Harrison Clark

Personal information
- Date of birth: 11 May 2003 (age 21)
- Place of birth: Ashington, England
- Position(s): Midfielder

Team information
- Current team: Ashington

Youth career
- Chester-le-Street United

Senior career*
- Years: Team / Apps / (Gls)
- 2021–2023: Livingston / 0 / (0)
- 2021–2022: → Arbroath (loan) / 8 / (0)
- 2022: → Kelty Hearts (loan) / 3 / (0)
- 2022–2023: → Stirling Albion (loan) / 15 / (0)
- 2023: Gateshead / 2 / (0)
- 2023: → Marske United (loan) / 1 / (0)
- 2023–2024: Blyth Spartans / 35 / (0)
- 2024–: Ashington / 3 / (0)

= Harrison Clark (footballer) =

English footballer

Harrison Clark (born 11 May 2003) is an English professional footballer who plays as a midfielder for Ashington. Clark previously played for Stirling Albion and Livingston.

==Club career==
Clark began his career with Chester-le-Street United before signing for Livingston in 2021.

He spent a loan spell with Arbroath in 2021, making 8 league appearances for them.

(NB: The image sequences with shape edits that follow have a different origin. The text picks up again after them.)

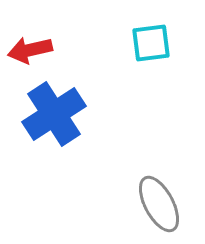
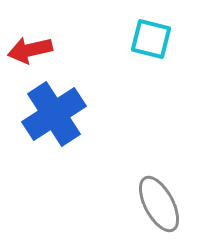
cyan square: moved 4 px up; rotated 21 degrees clockwise
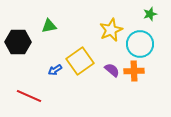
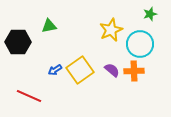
yellow square: moved 9 px down
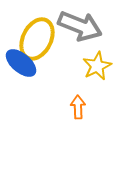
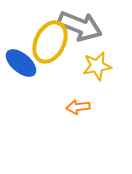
yellow ellipse: moved 13 px right, 3 px down
yellow star: rotated 16 degrees clockwise
orange arrow: rotated 95 degrees counterclockwise
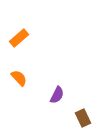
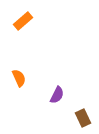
orange rectangle: moved 4 px right, 17 px up
orange semicircle: rotated 18 degrees clockwise
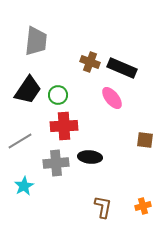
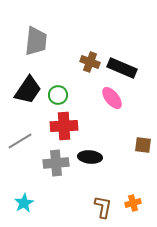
brown square: moved 2 px left, 5 px down
cyan star: moved 17 px down
orange cross: moved 10 px left, 3 px up
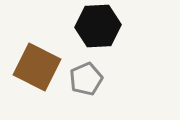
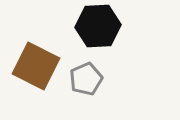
brown square: moved 1 px left, 1 px up
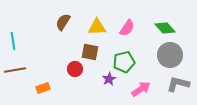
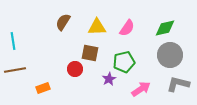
green diamond: rotated 60 degrees counterclockwise
brown square: moved 1 px down
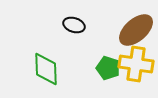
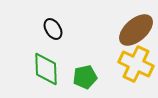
black ellipse: moved 21 px left, 4 px down; rotated 40 degrees clockwise
yellow cross: rotated 16 degrees clockwise
green pentagon: moved 23 px left, 9 px down; rotated 30 degrees counterclockwise
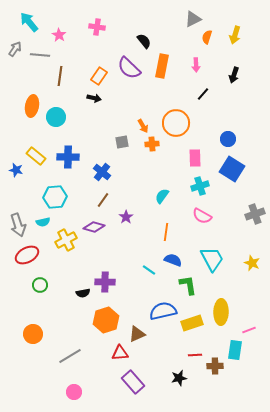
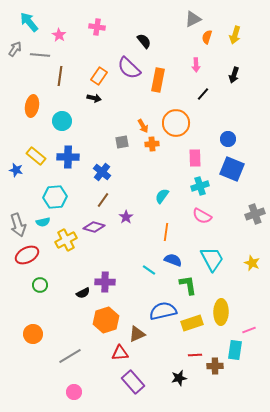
orange rectangle at (162, 66): moved 4 px left, 14 px down
cyan circle at (56, 117): moved 6 px right, 4 px down
blue square at (232, 169): rotated 10 degrees counterclockwise
black semicircle at (83, 293): rotated 16 degrees counterclockwise
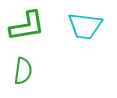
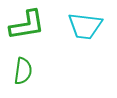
green L-shape: moved 1 px up
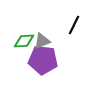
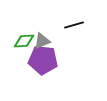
black line: rotated 48 degrees clockwise
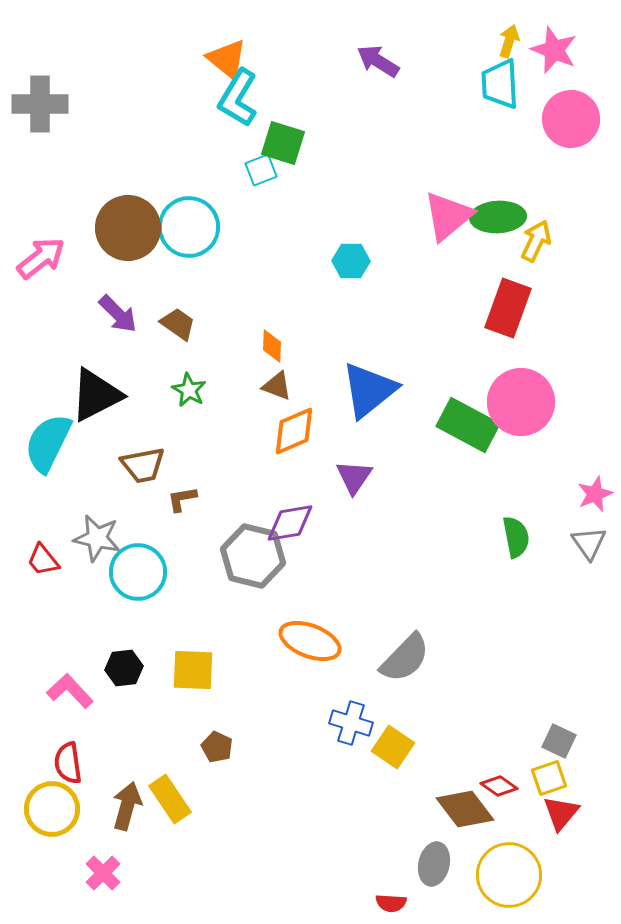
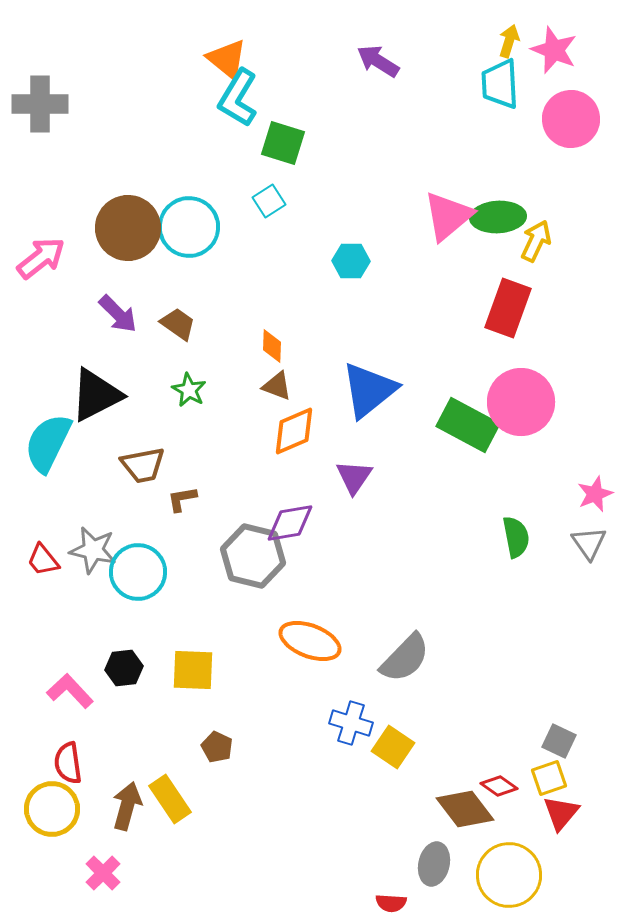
cyan square at (261, 170): moved 8 px right, 31 px down; rotated 12 degrees counterclockwise
gray star at (97, 538): moved 4 px left, 12 px down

He spent a loan spell with Kelty Hearts in 2021, picking up a Scottish League Two winners medal.

The midfielder joined Stirling Albion on loan in July 2022, turning out 15 times for the Binos.

Clark left Livingston by mutual consent in January 2023, failing to make a single first team appearance.

He signed for Gateshead in February 2023.

Clark signed for Marske United on loan on 28 February 2023.

In June 2023, Clark joined National League North club Blyth Spartans.

In October 2024, Clark joined hometown club Ashington.